Onomatopoeia (words that sound like what they symbolize) doesn’t play a very large role in human languages. There are a few words that are onomatopoetic, such as the English hush, swish, or clink. One area, however, where all languages use onomatopoeia is animal noises. Humans always make up words for animal noises that are imitations of the actual sounds animals make.
Some humans are more successful in this than others, and it’s interesting to compare the words for animal sounds in different languages and see which ones are closest to what the animals actually sound like. It seems to me, for instance, that the Spanish word for “oink”–which is tru-tru–is closer to the noise pigs make than “oink” is.

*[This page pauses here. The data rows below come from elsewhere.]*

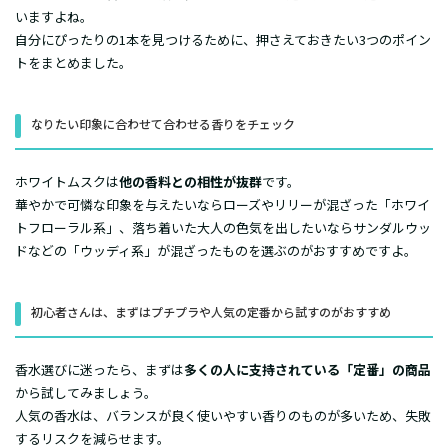
いますよね。
自分にぴったりの1本を見つけるために、押さえておきたい3つのポイン
トをまとめました。
なりたい印象に合わせて合わせる香りをチェック
ホワイトムスクは
他の香料との相性が抜群
です。
華やかで可憐な印象を与えたいならローズやリリーが混ざった「ホワイ
トフローラル系」、落ち着いた大人の色気を出したいならサンダルウッ
ドなどの「ウッディ系」が混ざったものを選ぶのがおすすめですよ。
初心者さんは、まずはプチプラや人気の定番から試すのがおすすめ
香水選びに迷ったら、まずは
多くの人に支持されている「定番」の商品
から試してみましょう。
人気の香水は、バランスが良く使いやすい香りのものが多いため、失敗
するリスクを減らせます。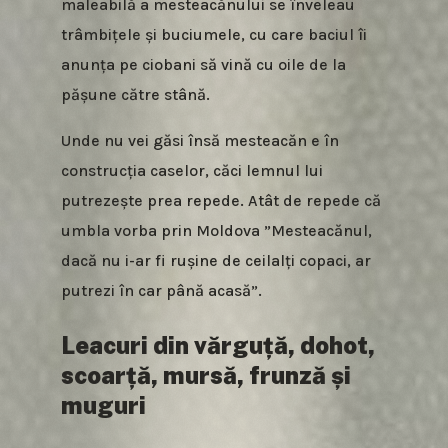
maleabilă a mesteacănului se înveleau
trâmbițele și buciumele, cu care baciul îi
anunța pe ciobani să vină cu oile de la
pășune către stână.
Unde nu vei găsi însă mesteacăn e în
construcția caselor, căci lemnul lui
putrezește prea repede. Atât de repede că
umbla vorba prin Moldova ”Mesteacănul,
dacă nu i-ar fi rușine de ceilalți copaci, ar
putrezi în car până acasă”.
Leacuri din vărguță, dohot,
scoarță, mursă, frunză și
muguri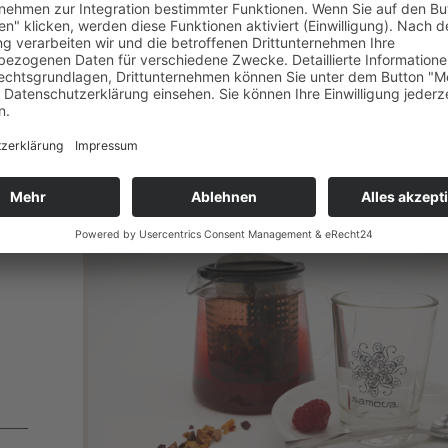
falt
f
ür echte liebhaber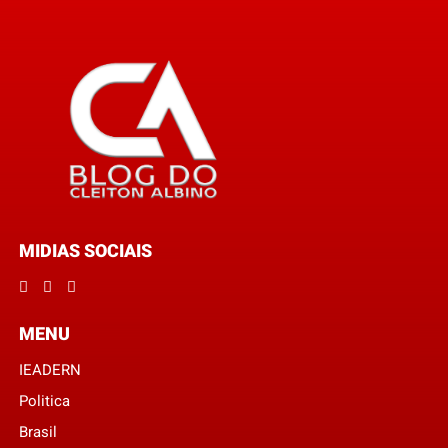
MIDIAS SOCIAIS
MENU
IEADERN
Politica
Brasil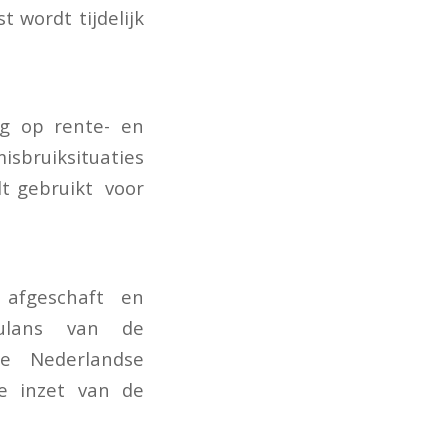
t wordt tijdelijk
ng op rente- en
sbruiksituaties
t gebruikt voor
 afgeschaft en
mulans van de
e Nederlandse
ge inzet van de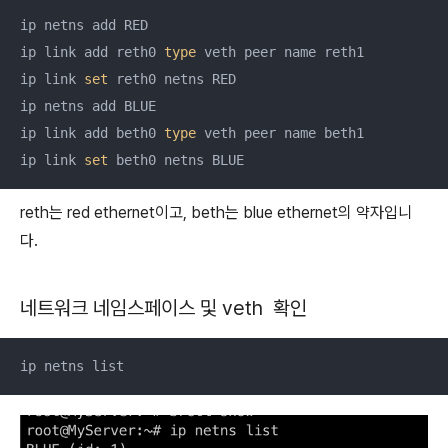
ip netns add RED

ip link add reth0 
type
 veth peer name reth1

ip link 
set
 reth0 netns RED

ip netns add BLUE

ip link add beth0 
type
 veth peer name beth1

ip link 
set
 beth0 netns BLUE
reth는 red ethernet이고, beth는 blue ethernet의 약자입니
다.
네트워크 네임스페이스 및 veth
확인
ip netns list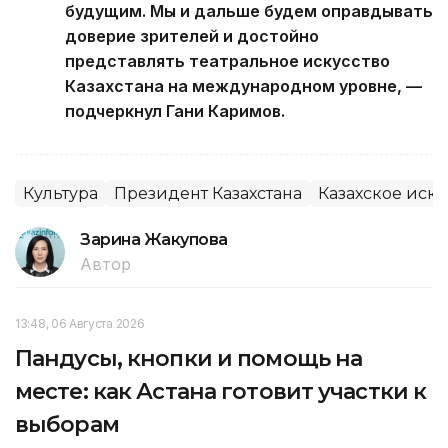
будущим. Мы и дальше будем оправдывать
доверие зрителей и достойно
представлять театральное искусство
Казахстана на международном уровне, —
подчеркнул Гани Каримов.
Культура
Президент Казахстана
Казахское иску
Зарина Жакупова
Автор
13:48, 06 Августа 2026
Пандусы, кнопки и помощь на
месте: как Астана готовит участки к
выборам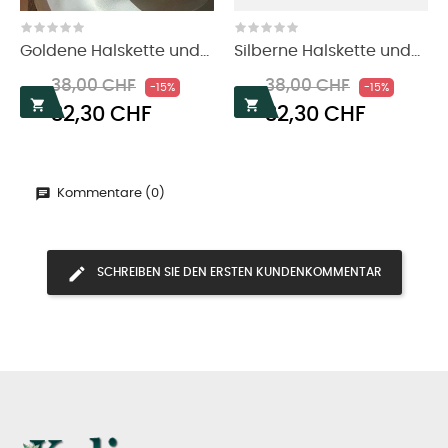
‹
›
Goldene Halskette und...
Silberne Halskette und...
Regulärer
Preis
Regulärer
Preis
38,00 CHF
38,00 CHF
-15%
-15%
Preis
Preis


32,30 CHF
32,30 CHF
Kommentare (0)
SCHREIBEN SIE DEN ERSTEN KUNDENKOMMENTAR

In case you didn’t see it in a story I linked yesterday, there is an initiative called The Quack Project which records children attempting to represent the noises of different animals. They’re interesting to listen to. Often the kids are being too influenced by the word that they have been taught the animals say. Other times, though, they are quite close.

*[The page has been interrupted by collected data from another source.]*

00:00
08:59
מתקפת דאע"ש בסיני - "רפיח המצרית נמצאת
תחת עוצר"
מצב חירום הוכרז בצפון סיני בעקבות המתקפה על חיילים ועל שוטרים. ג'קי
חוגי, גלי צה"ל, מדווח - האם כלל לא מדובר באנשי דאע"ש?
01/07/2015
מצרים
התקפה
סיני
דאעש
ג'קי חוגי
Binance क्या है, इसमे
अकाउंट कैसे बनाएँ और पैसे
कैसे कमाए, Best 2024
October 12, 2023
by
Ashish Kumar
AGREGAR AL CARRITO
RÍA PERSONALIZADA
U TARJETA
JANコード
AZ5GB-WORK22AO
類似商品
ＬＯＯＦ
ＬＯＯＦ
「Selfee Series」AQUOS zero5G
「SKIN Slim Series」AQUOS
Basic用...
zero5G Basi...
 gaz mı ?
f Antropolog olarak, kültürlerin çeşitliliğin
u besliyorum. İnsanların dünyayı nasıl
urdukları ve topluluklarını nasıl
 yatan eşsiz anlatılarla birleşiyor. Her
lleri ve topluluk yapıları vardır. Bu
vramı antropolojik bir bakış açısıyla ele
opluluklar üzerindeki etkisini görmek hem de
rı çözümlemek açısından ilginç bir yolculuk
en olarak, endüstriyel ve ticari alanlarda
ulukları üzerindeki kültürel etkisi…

To me it seemed, for instance, that the kids who speak Cantonese has more actual experience with pigs than other kids. Both the Italian kids and the Columbian Spanish kids both had variants on “oink.” But the Cantonese were so dead-on that it’s almost impossible to spell their imitation (kkchhh! fff! is about as close as I can come).
Of course, a lot depends on how you inflect it. For example, in Russian the word for the sound that a sheep makes, similar to the English word, is “baa.” But the Chinese word is “mei,” which I happen to think actually sounds closer to the real sound. Of course, neither sounds very much like a sheep if you just say it like a regular word. But if you say it in a “sheep voice” it sounds much better.